As part of the transaction, HMC Capital expects its invested capital in the Platform to reduce to approximately AUD 200 million. The company also disclosed that it expects to generate an equity internal rate of return (IRR) on its invested capital above its 20% return on equity target. In FY26, HMC will recognise a AUD 35 million capital charge related to the transaction.

In addition, HMC Capital will charge annual fees of AUD 5 million for providing corporate services support to the Energy Transition Platform. Proceeds from the transaction are expected to be used to repay the existing mezzanine facility and HMC’s corporate debt facility.

Market attention is likely to remain on the completion of the KKR transaction, including regulatory approvals and financial close expected in mid-2026, as well as the execution of the Energy Transition Platform’s operating assets and development pipeline under the revised capital structure.

What investors are watching next?

Despite a 58% decline over the past year, HMC Capital shares are up 8.59% over the past six months, placing the stock under closer investor observation. Market attention is likely to remain on the completion of the KKR transaction, including regulatory approvals and financial close expected in mid-2026, as well as the execution of the Energy Transition Platform’s operating assets and development pipeline under the revised capital structure.

FAQ

1.Why did HMC Capital shares fall despite announcing a partnership with KKR?

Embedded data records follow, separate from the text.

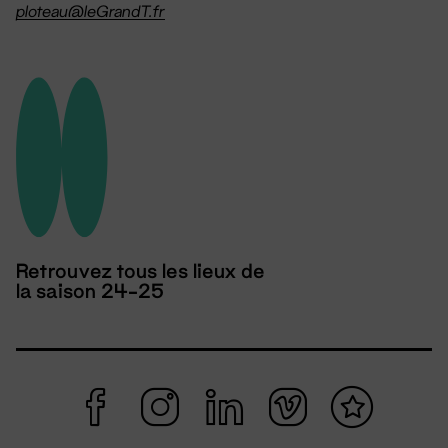
ploteau@leGrandT.fr
Retrouvez tous les lieux de
la saison 24-25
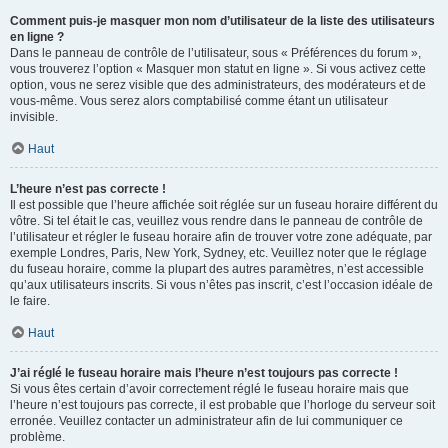
Comment puis-je masquer mon nom d’utilisateur de la liste des utilisateurs
en ligne ?
Dans le panneau de contrôle de l’utilisateur, sous « Préférences du forum »,
vous trouverez l’option « Masquer mon statut en ligne ». Si vous activez cette
option, vous ne serez visible que des administrateurs, des modérateurs et de
vous-même. Vous serez alors comptabilisé comme étant un utilisateur
invisible.
Haut
L’heure n’est pas correcte !
Il est possible que l’heure affichée soit réglée sur un fuseau horaire différent du
vôtre. Si tel était le cas, veuillez vous rendre dans le panneau de contrôle de
l’utilisateur et régler le fuseau horaire afin de trouver votre zone adéquate, par
exemple Londres, Paris, New York, Sydney, etc. Veuillez noter que le réglage
du fuseau horaire, comme la plupart des autres paramètres, n’est accessible
qu’aux utilisateurs inscrits. Si vous n’êtes pas inscrit, c’est l’occasion idéale de
le faire.
Haut
J’ai réglé le fuseau horaire mais l’heure n’est toujours pas correcte !
Si vous êtes certain d’avoir correctement réglé le fuseau horaire mais que
l’heure n’est toujours pas correcte, il est probable que l’horloge du serveur soit
erronée. Veuillez contacter un administrateur afin de lui communiquer ce
problème.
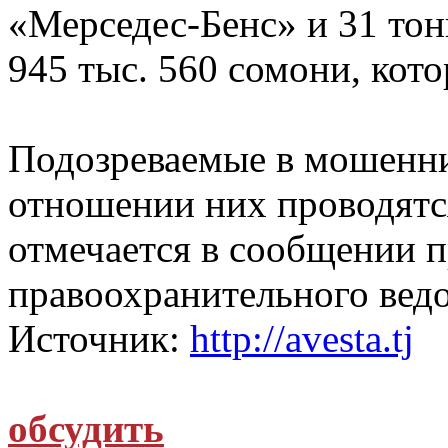
«Мерседес-Бенс» и 31 то
945 тыс. 560 сомони, кото
Подозреваемые в мошенни
отношении них проводятся
отмечается в сообщении 
правоохранительного ведо
Источник:
http://avesta.tj
обсудить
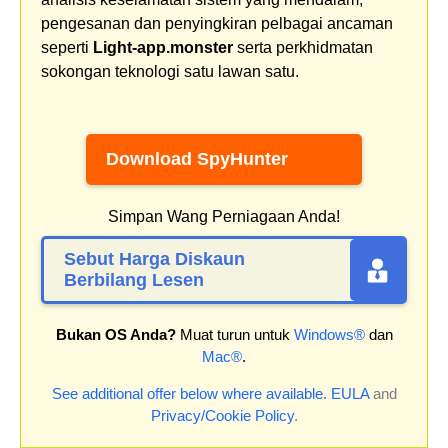
pengesanan dan penyingkiran pelbagai ancaman
seperti
Light-app.monster
serta perkhidmatan
sokongan teknologi satu lawan satu.
Download SpyHunter
Simpan Wang Perniagaan Anda!
Sebut Harga Diskaun
Berbilang Lesen
Bukan OS Anda?
Muat turun untuk
Windows®
dan
Mac®
.
See additional offer below where available.
EULA
and
Privacy/Cookie Policy
.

HMC Capital shares declined 2.73% on 6 February 2026, even after the partnership announcement, with the stock down 58.39% over the past year.

2.How is the AUD 603 million KKR investment structured?

The investment is structured as preferred equity, including AUD 355 million upfront funding and up to AUD 248 million in follow-on capital to fund future growth projects.

3.What assets sit within HMC’s Energy Transition Platform?

The Platform includes 652MW of operational assets and a development pipeline of approximately 5.7GW across battery storage and wind projects.